Torna-se interessante a análise da decisão em destaque para entendermos que a aplicação de tal princípio ainda dependerá do exame de cada caso em concreto. No julgado acima mesmo o valor do imposto sendo inferior ao estabelecido, constatou-se a existência de certa habitualidade delitiva, motivo pelo qual afasta a insignificância.

O que não ocorre no caso em questão, porquanto a Senhora XXX, ora denunciada, é primária e possui bons antecedentes, não configurando qualquer tipo de reiteração ou reincidência, por isso, não há plausibilidade em tratar como delinquente ou movimentar todo o sistema judiciário contra alguém que traz de uma viagem mercadorias no valor R$ 9.000,00 (nove mil reais). Assim, não há porque ocupar o judiciário com questões que certamente só lhe causarão alto custo.
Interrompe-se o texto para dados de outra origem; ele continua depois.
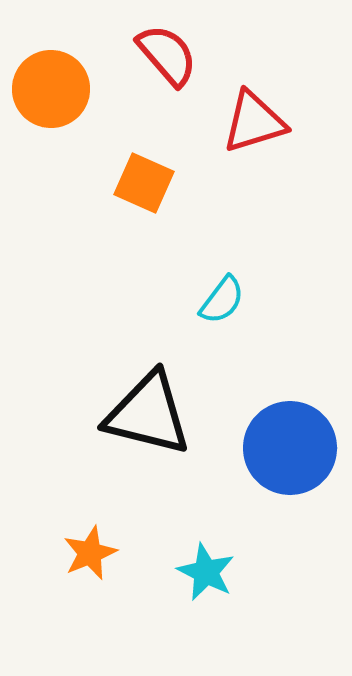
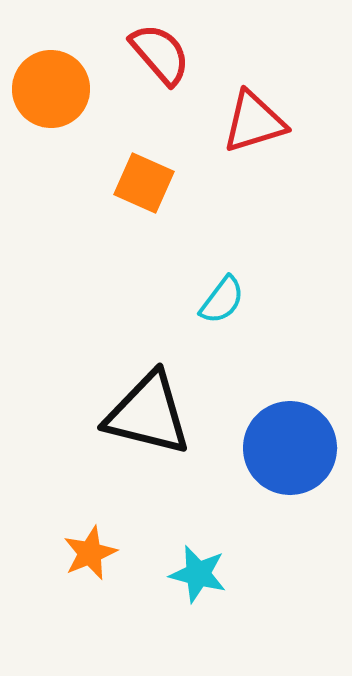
red semicircle: moved 7 px left, 1 px up
cyan star: moved 8 px left, 2 px down; rotated 12 degrees counterclockwise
O Superior Tribunal de Justiça, reafirma a possibilidade de aplicação do princípio da insignificância em vários julgados. Nesse sentido, vejamos decisão que esse Tribunal firmou sobre a matéria em análise:

[...]. As considerações ora expostas levam-me a reconhecer, por isso mesmo, que os fundamentos em que se apoia a presente impetração revelam a ausência, na espécie, de justa causa para a válida instauração de persecução penal contra os pacientes, eis que as circunstâncias em torno do evento alegadamente delituoso autorizam a aplicação, ao caso, do princípio da insignificância. Sendo assim, pelas razões expostas, e tendo em vista, ainda, julgamentos proferidos no âmbito desta Suprema Corte (HC 112.508/DF, Rel. Min. CELSO DE MELLO – HC 120.728/PR, Rel. Min. CELSO DE MELLO – HC 121.655-MC/PR, Rel. Min. LUIZ FUX – HC 121.711/PR, Rel. Min. CELSO DE MELLO – HC 121.887/PR, Rel. Min. CELSO DE MELLO, v.g.), defiro o pedido de “habeas corpus”, para restabelecer a sentença emanada do Juízo Federal da 1ª Vara Federal de Cascavel/PR (Processo-crime nº 5002079- -97.2010.4.04.7005/PR), que absolveu os ora pacientes, nos termos do art. 397, inciso III, do Código de Processo Penal. Comunique-se, com urgência, encaminhando-se cópia da presente decisão ao E. Superior Tribunal de Justiça (REsp 1.452.591-AgRg/PR), ao E. Tribunal Regional Federal da 4ª Região (Apelação Criminal nº 5002079- -97.2010.4.04.7005/PR) e ao Juízo Federal da 1ª Vara Federal de Cascavel/PR (Processo-crime nº 5002079-97.2010.4.04.7005/PR). Arquivem-se os presentes autos. Publique-se. Brasília, 03 de agosto de 2015. Ministro CELSO DE MELLO Relator.[3]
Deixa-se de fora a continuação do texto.